At the end of World War II, Havana, the capital of Cuba, was a perfect example of what is known as a primate city. This condition develops when one city becomes so dominant that it prohibits cities in other parts of the country from developing.
In contrast, Taipei was also a capital, but not strictly speaking a primate. Still, as the largest city in Taiwan, it exhibited many primate characteristics.
On the other hand, Isfahan was not a capital. While the governments of both Taiwan and Cuba were preoccupied with devising strategies to divert population growth from Taipei and Havana, the Iranian government was targeting Isfahan for expansion.
The second largest city in Iran, Isfahan was selected to be the center of Iran’s process of military-led industrialization in order to shift urban pressure from Iran’s primate city, Tehran.
Also, in contrast to Taipei and Havana, Isfahan received support from both superpowers (sometimes concurrently) until the Iranian Revolution of 1978-1979.
Soviet support was logical given Iran’s historically close relationship with the Soviet Union, analogous to Cuba’s close relationship with the United States. American support evolved from the Allied occupation of the country in World War II.
Isfahan presents a good example of a Soviet turnkey operation in its Russian steel mill located on the outskirts of town, and is perhaps the prime example of urban transformation due to major weapons import from the West in the Third World.
Isfahan, located in the center of one of America’s forward defense areas, was important not only for its geographical location, but also because of Iran’s large oil reserves. Facilitated during the 1970s by ever-growing oil revenues and by the implementation of the Nixon Doctrine, the shah of Iran began to purchase a range of weapons and support systems that he expected would meet both regional contingencies and maintain US military objectives.
Ultimately, Iran spent more on American arms and associated services than any other non-European country.

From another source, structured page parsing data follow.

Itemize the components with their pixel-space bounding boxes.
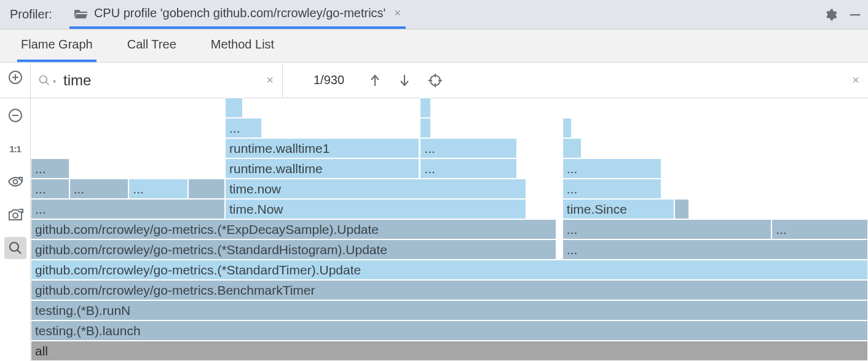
next-match-icon[interactable] xyxy=(398,74,411,87)
flame-row xyxy=(31,98,868,118)
flame-row: .........time.now... xyxy=(31,179,868,199)
profile-tab-active[interactable]: CPU profile 'gobench github.com/rcrowley… xyxy=(69,0,406,29)
tab-label: Call Tree xyxy=(127,37,176,52)
flame-block[interactable]: testing.(*B).launch xyxy=(31,320,868,341)
find-button[interactable] xyxy=(4,237,26,259)
flame-block[interactable]: ... xyxy=(562,179,661,199)
flame-block[interactable]: ... xyxy=(562,239,868,260)
flame-block[interactable] xyxy=(562,138,582,158)
match-count: 1/930 xyxy=(314,73,344,87)
svg-point-4 xyxy=(40,76,47,83)
folder-icon xyxy=(74,8,88,19)
svg-point-16 xyxy=(13,213,18,218)
search-input[interactable] xyxy=(63,72,266,89)
flame-block[interactable]: ... xyxy=(225,118,262,138)
flame-block[interactable]: github.com/rcrowley/go-metrics.(*Standar… xyxy=(31,260,868,280)
tab-label: Flame Graph xyxy=(21,37,93,52)
tab-method-list[interactable]: Method List xyxy=(207,29,278,62)
svg-rect-0 xyxy=(850,14,861,15)
flame-block[interactable]: ... xyxy=(771,219,868,239)
flame-row: testing.(*B).runN xyxy=(31,300,868,320)
flame-block[interactable]: ... xyxy=(420,158,517,179)
view-tabstrip: Flame Graph Call Tree Method List xyxy=(0,29,868,63)
minimize-icon[interactable] xyxy=(848,8,862,21)
flame-row: ...runtime.walltime...... xyxy=(31,158,868,179)
flame-block[interactable] xyxy=(225,98,243,118)
flame-block[interactable]: ... xyxy=(69,179,129,199)
flame-block[interactable]: all xyxy=(31,341,868,361)
flame-block[interactable]: github.com/rcrowley/go-metrics.(*Standar… xyxy=(31,239,556,260)
flame-block[interactable]: github.com/rcrowley/go-metrics.(*ExpDeca… xyxy=(31,219,556,239)
toolbar-row: ▾ × 1/930 × xyxy=(0,63,868,98)
target-icon[interactable] xyxy=(428,73,443,88)
tab-label: Method List xyxy=(211,37,274,52)
flame-block[interactable] xyxy=(420,98,431,118)
search-box[interactable]: ▾ × xyxy=(31,63,283,98)
clear-search-icon[interactable]: × xyxy=(266,73,274,87)
search-nav: 1/930 × xyxy=(283,63,868,98)
flame-row: github.com/rcrowley/go-metrics.Benchmark… xyxy=(31,280,868,300)
flame-row: github.com/rcrowley/go-metrics.(*Standar… xyxy=(31,260,868,280)
flame-block[interactable]: time.Now xyxy=(225,199,526,219)
flame-block[interactable]: runtime.walltime1 xyxy=(225,138,419,158)
svg-point-15 xyxy=(13,180,17,184)
flame-block[interactable]: time.now xyxy=(225,179,526,199)
gear-icon[interactable] xyxy=(824,8,837,21)
flame-block[interactable] xyxy=(674,199,688,219)
screenshot-button[interactable] xyxy=(4,204,26,226)
flame-block[interactable]: ... xyxy=(562,158,661,179)
profiler-header: Profiler: CPU profile 'gobench github.co… xyxy=(0,0,868,29)
flame-block[interactable] xyxy=(562,118,572,138)
tab-call-tree[interactable]: Call Tree xyxy=(124,29,180,62)
tab-flame-graph[interactable]: Flame Graph xyxy=(17,29,97,62)
zoom-out-button[interactable] xyxy=(4,104,26,126)
flame-block[interactable] xyxy=(420,118,431,138)
prev-match-icon[interactable] xyxy=(369,74,381,87)
profile-title: CPU profile 'gobench github.com/rcrowley… xyxy=(94,6,386,20)
svg-line-5 xyxy=(46,82,49,85)
left-rail: 1:1 xyxy=(0,98,31,361)
flame-block[interactable]: ... xyxy=(31,158,69,179)
close-tab-icon[interactable]: × xyxy=(394,7,401,20)
zoom-in-button[interactable] xyxy=(4,66,26,88)
flame-row: runtime.walltime1... xyxy=(31,138,868,158)
left-rail-top xyxy=(0,63,31,98)
flame-row: github.com/rcrowley/go-metrics.(*Standar… xyxy=(31,239,868,260)
svg-line-18 xyxy=(17,250,21,254)
flame-block[interactable]: ... xyxy=(128,179,188,199)
visibility-button[interactable] xyxy=(4,171,26,193)
svg-point-17 xyxy=(10,243,18,251)
main-area: 1:1 ...runtime.walltime1......runtime.wa… xyxy=(0,98,868,361)
flame-block[interactable]: ... xyxy=(31,179,69,199)
flame-row: all xyxy=(31,341,868,361)
flame-block[interactable]: ... xyxy=(31,199,225,219)
flame-graph[interactable]: ...runtime.walltime1......runtime.wallti… xyxy=(31,98,868,361)
flame-row: ... xyxy=(31,118,868,138)
profiler-label: Profiler: xyxy=(10,7,52,21)
close-search-icon[interactable]: × xyxy=(852,73,859,87)
flame-row: testing.(*B).launch xyxy=(31,320,868,341)
flame-block[interactable] xyxy=(188,179,225,199)
search-options-caret[interactable]: ▾ xyxy=(53,78,56,85)
flame-block[interactable]: github.com/rcrowley/go-metrics.Benchmark… xyxy=(31,280,868,300)
flame-block[interactable]: runtime.walltime xyxy=(225,158,419,179)
flame-row: ...time.Nowtime.Since xyxy=(31,199,868,219)
reset-zoom-button[interactable]: 1:1 xyxy=(4,138,26,160)
flame-block[interactable]: ... xyxy=(420,138,517,158)
search-icon xyxy=(38,74,50,87)
flame-block[interactable]: ... xyxy=(562,219,772,239)
flame-block[interactable]: testing.(*B).runN xyxy=(31,300,868,320)
flame-block[interactable]: time.Since xyxy=(562,199,675,219)
flame-row: github.com/rcrowley/go-metrics.(*ExpDeca… xyxy=(31,219,868,239)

Concurrent with escalating arms purchases, the shah embarked on a program of military-led industrialization which expanded Isfahan’s economic and urban base. The city’s central position contributed to its selection as an industrial hub, and its numerous military facilities greatly benefited from the shah’s defense expenditures.
A viable arms industry was declared to be a precondition to successful industrialization, and since the arms sector was traditionally subject to state control, the expansion of arms production in Isfahan offered advantages for both Iranian capital and American enterprises.
The purchase of the F-14 Tomcat, the latest Western jet fighter, along with helicopter and training purchases from Bell Helicopter, disproportionately modified Isfahan’s urban identity as large numbers of Americans and their families flowed into the city to provide expertise and training.
By 1970, Bell Helicopter had 1,800 employees (plus dependents) in Isfahan. The function of these employees, in addition to supplying maintenance training and skills, was to supply tactical training to Iranian pilots involved in the creation of a helicopter-borne strike force. Grumman had approximately 2,000 employees and dependents in Isfahan in 1976, with the number expected to grow to more than 10,000 by 1980. These foreign arrivals were supplemented by large numbers of Iranian technicians and military personnel arriving from other areas of the country.